Friday, September 9, 2022

the last book I ever read (We Don't Know Ourselves: A Personal History of Modern Ireland, excerpt three)

from We Don't Know Ourselves: A Personal History of Modern Ireland by Fintan O'Toole:

Just after midnight on 1 January 1962, the symbolic moment of Ireland’s new Irish TV age, viewers could see on their screens His Eminence Cardinal John D’Alton, the eighty-year-old Catholic Primate of All-Ireland. He was quite clear about what should not be on television. TÉ should reflect high ideals, ‘not presenting us with a caricature of Irish life such as we have had from some of our writers in recent years’. Viewers would have no trouble decoding this for themselves.

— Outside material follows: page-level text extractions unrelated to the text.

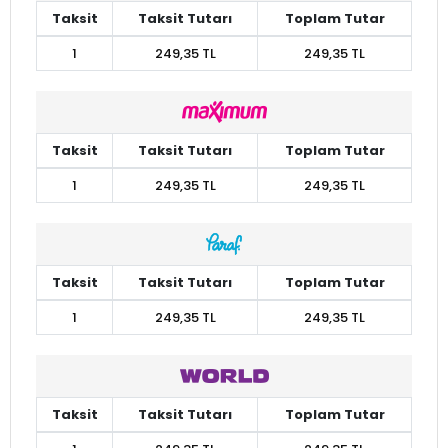
Taksit
Taksit Tutarı
Toplam Tutar
1
249,35 TL
249,35 TL
Taksit
Taksit Tutarı
Toplam Tutar
1
249,35 TL
249,35 TL
Taksit
Taksit Tutarı
Toplam Tutar
1
249,35 TL
249,35 TL
Taksit
Taksit Tutarı
Toplam Tutar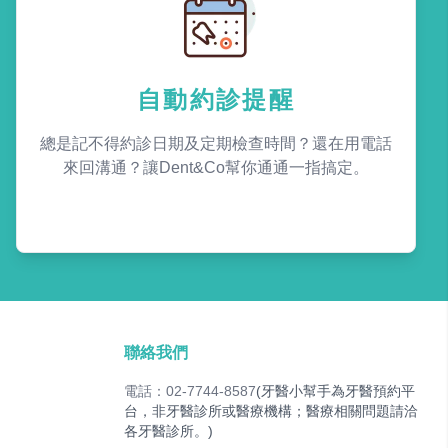
自動約診提醒
總是記不得約診日期及定期檢查時間？還在用電話
來回溝通？讓Dent&Co幫你通通一指搞定。
聯絡我們
電話：02-7744-8587
(牙醫小幫手為牙醫預約平
台，非牙醫診所或醫療機構；醫療相關問題請洽
各牙醫診所。)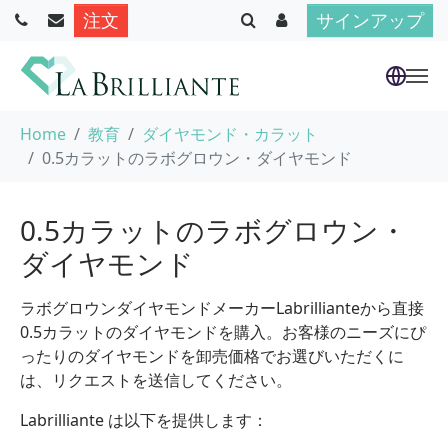
注文
サインアップ
Skip to main content
You are here:
Home
教育
ダイヤモンド・カラット
0.5カラットのラボグロウン・ダイヤモンド
0.5カラットのラボグロウン・
ダイヤモンド
ラボグロウンダイヤモンドメーカーLabrillianteから直接
0.5カラットのダイヤモンドを購入。お客様のニーズにぴ
ったりのダイヤモンドを卸売価格でお選びいただくに
は、リクエストを送信してください。
Labrilliante は以下を提供します：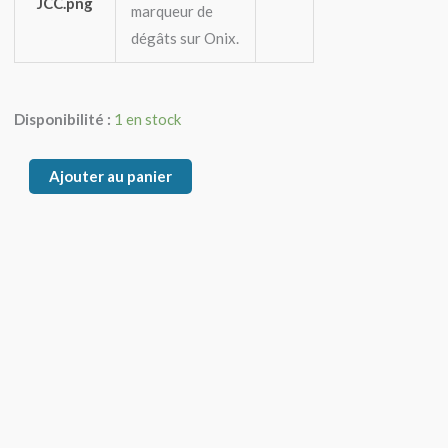
marqueur de
dégâts sur Onix.
quantité
Disponibilité :
1 en stock
de
Onix
Ajouter au panier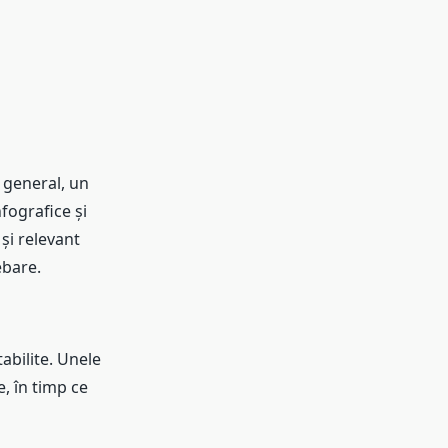
n general, un
fografice și
 și relevant
ebare.
abilite. Unele
e, în timp ce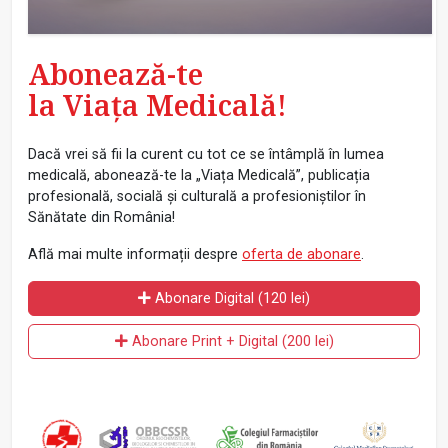
Abonează-te
la Viața Medicală!
Dacă vrei să fii la curent cu tot ce se întâmplă în lumea
medicală, abonează-te la „Viața Medicală”, publicația
profesională, socială și culturală a profesioniștilor în
Sănătate din România!
Află mai multe informații despre
oferta de abonare
.
Abonare Digital (120 lei)
Abonare Print + Digital (200 lei)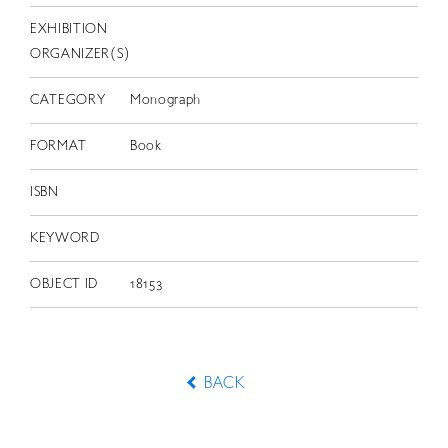
EXHIBITION
ORGANIZER(S)
CATEGORY
Monograph
FORMAT
Book
ISBN
KEYWORD
OBJECT ID
18153
BACK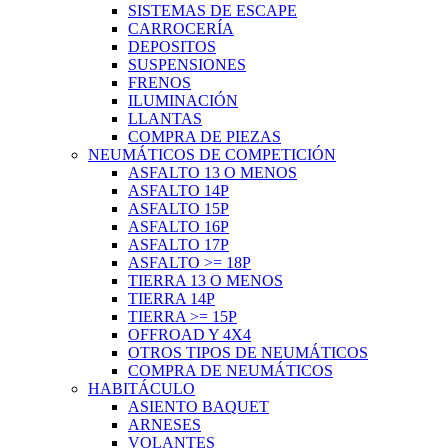
SISTEMAS DE ESCAPE
CARROCERÍA
DEPOSITOS
SUSPENSIONES
FRENOS
ILUMINACIÓN
LLANTAS
COMPRA DE PIEZAS
NEUMÁTICOS DE COMPETICIÓN
ASFALTO 13 O MENOS
ASFALTO 14P
ASFALTO 15P
ASFALTO 16P
ASFALTO 17P
ASFALTO >= 18P
TIERRA 13 O MENOS
TIERRA 14P
TIERRA >= 15P
OFFROAD Y 4X4
OTROS TIPOS DE NEUMÁTICOS
COMPRA DE NEUMÁTICOS
HABITÁCULO
ASIENTO BAQUET
ARNESES
VOLANTES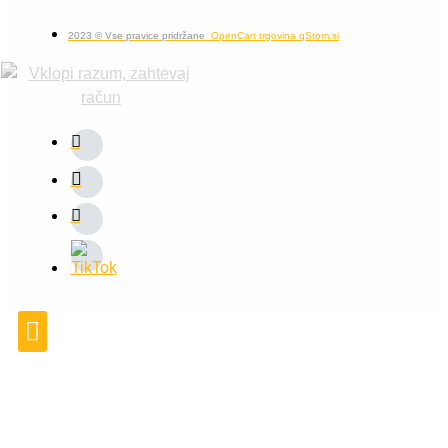
2023 © Vse pravice pridržane
OpenCart trgovina qStom.si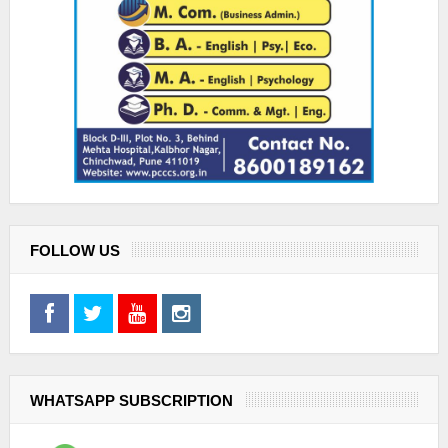
FOLLOW US
WHATSAPP SUBSCRIPTION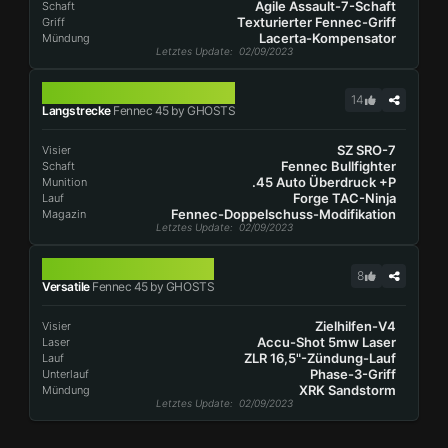
Agile Assault-7-Schaft
Schaft
Texturierter Fennec-Griff
Griff
Lacerta-Kompensator
Mündung
Letztes Update
: 02/09/2023
FENNEC 45
14
Langstrecke
Fennec 45 by GHOSTS
SZ SRO-7
Visier
Fennec Bullfighter
Schaft
.45 Auto Überdruck +P
Munition
Forge TAC-Ninja
Lauf
Fennec-Doppelschuss-Modifikation
Magazin
Letztes Update
: 02/09/2023
FENNEC 45
8
Versatile
Fennec 45 by GHOSTS
Zielhilfen-V4
Visier
Accu-Shot 5mw Laser
Laser
ZLR 16,5"-Zündung-Lauf
Lauf
Phase-3-Griff
Unterlauf
XRK Sandstorm
Mündung
Letztes Update
: 02/09/2023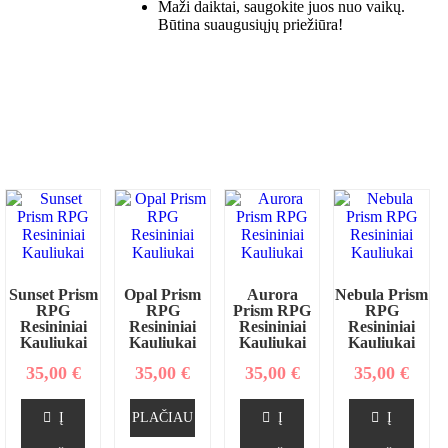
Maži daiktai, saugokite juos nuo vaikų.
Būtina suaugusiųjų priežiūra!
Sunset Prism
Opal Prism
Aurora
Nebula Prism
RPG
RPG
Prism RPG
RPG
Resininiai
Resininiai
Resininiai
Resininiai
Kauliukai
Kauliukai
Kauliukai
Kauliukai
35,00
€
35,00
€
35,00
€
35,00
€
Į
PLAČIAU
Į
Į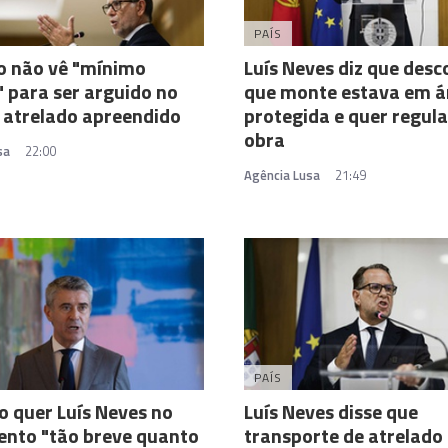
PAÍS
o não vê "mínimo
Luís Neves diz que desc
 para ser arguido no
que monte estava em á
 atrelado apreendido
protegida e quer regula
obra
sa
22:00
Agência Lusa
21:49
PAÍS
o quer Luís Neves no
Luís Neves disse que
ento "tão breve quanto
transporte de atrelado 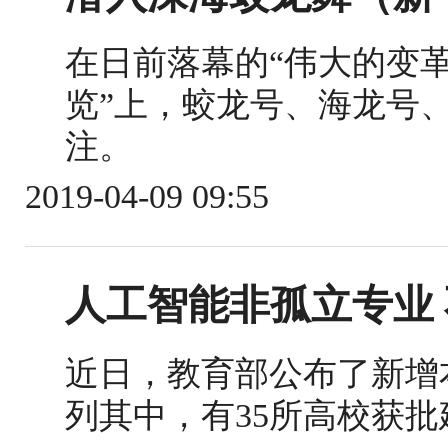
在日前落幕的“伟大的变
览”上，蛟龙号、海龙号
注。
2019-04-09 09:55
人工智能非孤立专业
近日，教育部公布了新增
列其中，有35所高校获批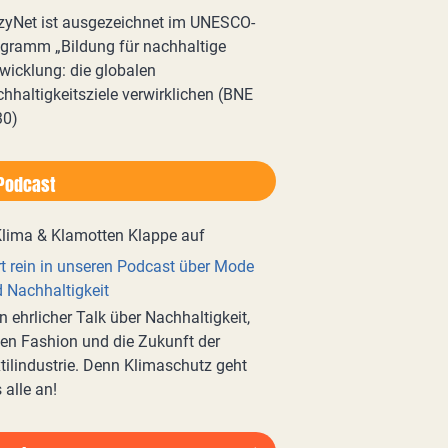
zyNet ist ausgezeichnet im UNESCO-
gramm „Bildung für nachhaltige
wicklung: die globalen
hhaltigkeitsziele verwirklichen (BNE
30)
Podcast
t rein in unseren Podcast über Mode
 Nachhaltigkeit
n ehrlicher Talk über Nachhaltigkeit,
en Fashion und die Zukunft der
tilindustrie. Denn Klimaschutz geht
 alle an!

They would have thought of Sive and of Tom Murphy’s On the Outside.

But freshest in their minds was the scandal of Edna O’Brien’s The Country Girls. O’Brien’s debut novel, telling the story of two young women through adolescence and teenage years, was banned in Ireland in June 1960, almost immediately upon its publication in London. It was one of thirty-five books banned on the same day by the Censorship of Publications Board, ranging from literary novels by O’Brien, Alberto Moravia, James T. Farrell and Emigdio Alvarez Enriquez to Diana Dors in 3D and French cartoons, from the Home Medical Encyclopaedia to What to Tell Your Children About Sex. They were all just filth.